Re: [Wikitech-l] Anonymous editors IP addresses

2014-07-11 Thread Risker
This is one of those perennial proposals that never quite seems to take
off; I can remember having some version of this discussion back in 2008,
and I know that some of our earliest edits show a partially obscured IP
address, not the whole thing. It might require Brion or Tim or someone else
of that length of experience to explain the original thinking.

Some of the pros of keeping the IP address as the username for
unregistered users:

   - Even in this day and age, there are plenty of people with stable IPs;
   they choose to edit as unregistered users for philosophical reasons, and
   their IP's edit history is essentially their own editing history
   - Especially on smaller projects (but also big ones), range blocks are
   usually calculated and applied by administrators, not checkusers/stewards.


Some of the cons of publishing the IP address as the username:

   - Privacy - IPv6 addresses in particular are including more and more
   very specific information that could be used to link RealLife Name with the
   edits. (My own ISP now gives enough information in many cases to narrow
   geolocation down to a one-block radius - a big change from 2 years ago when
   geolocation was about an 800 mile radius.)
   - Privacy - more and more jurisdictions consider a person's IP address
   to be private information.  Our page histories could be considered one
   gigantic privacy violation.
   - Increasingly dynamic IP addresses, often rotating within very large
   ranges that no longer link with any certainty to geolocation
   - Freaked out new users who didn't really get that their IP address was
   going to be very publicly displayed.


I'm pretty sure there are a whole pile more pros and cons that we can pull
out of the archives from various mailing lists, and I know that there have
periodically been discussions amongst developers and the rest of the
engineering team to try to come up with a better way - but like many
other interesting, good and even potentially necessary ideas, it's never
made it to the top of the priority heap.

Putting on my checkuser hat for just a minute...it's essential information
for having any chance at all of identifying multiple accounts or pattern
editing; however, the tables used by checkusers are non-public so
Checkusers continuing to have access to IP data should not be an issue.

Risker/Anne


On 11 July 2014 10:25, Tyler Romeo tylerro...@gmail.com wrote:

 I agree that it’s a double standard, but looking at the bright side, it
 becomes a big encouragement to anonymous users to register and log in. The
 Account Creation Experience Team (or whoever the hell is in charge of that)
 can correct me, but I would imagine that we would see a big drop in
 registered accounts if IPs were hashed.

 Also, it’d be really annoying to have hashes as usernames, so we’d have to
 think of an alternative scheme that makes things more readable.
 --
 Tyler Romeo
 0x405D34A7C86B42DF

 From: Gilles Dubuc gil...@wikimedia.org
 Reply: Wikimedia developers wikitech-l@lists.wikimedia.org
 Date: July 11, 2014 at 9:34:18
 To: Wikimedia developers wikitech-l@lists.wikimedia.org
 Subject:  [Wikitech-l] Anonymous editors  IP addresses

 This interesting bot showed up on hackernews today:
 https://news.ycombinator.com/item?id=8018284

 While in this instance the access to anonymous' editors IP addresses is
 definitely useful in terms of identifying edits with probable conflict of
 interest, it makes me wonder what the history is behind the fact that
 anonymous editors are identified by their IP addresses on WMF-hosted wikis.

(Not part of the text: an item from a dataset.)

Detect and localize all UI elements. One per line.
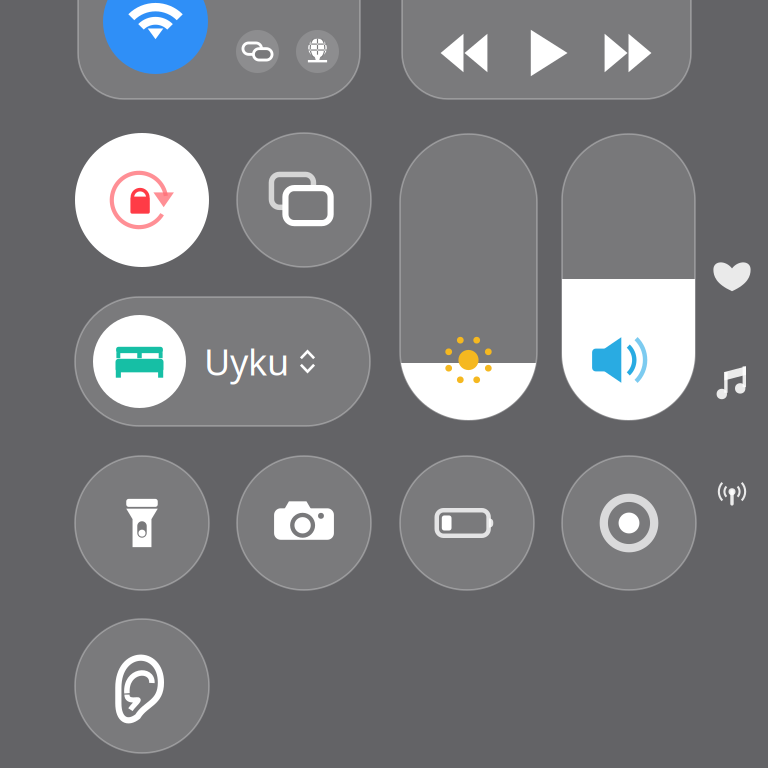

 IP addresses are closely guarded for registered users, why wouldn't
 anonymous users be identified by a hash of their IP address in order to
 protect their privacy as well? The exact same functionality of being able
 to see all edits by a given anonymous IP would still exist, the IP itself
 just wouldn't be publicly available, protected with the same access rights
 as registered users'.

 The use case that makes me think of that is someone living in a
 totalitarian regime making a sensitive edit and forgetting that they're
 logged out. Or just being unaware that being anonymous on the wiki doesn't
 mean that their local authorities can figure out who they are based on IP
 address and time. Understanding that they're somewhat protected when logged
 in and not when logged out requires a certain level of technical
 understanding. The easy way out of this argument is to state that these
 users should be using Tor or something similar. But I still wonder why we
 have this double standard of protecting registered users' privacy in
 regards to IP addresses and not applying the same for anonymous users, when
 simple hashing would do the job.
 ___
 Wikitech-l mailing list
 Wikitech-l@lists.wikimedia.org
 https://lists.wikimedia.org/mailman/listinfo/wikitech-l

 ___
 Wikitech-l mailing list
 Wikitech-l

Re: [Wikitech-l] Anonymous editors IP addresses

2014-07-11 Thread Gilles Dubuc
 Even in this day and age, there are plenty of people with stable IPs


With hashing, a given IP would always give the same hash. So this
uniqueness property would remain for people with stable IPs.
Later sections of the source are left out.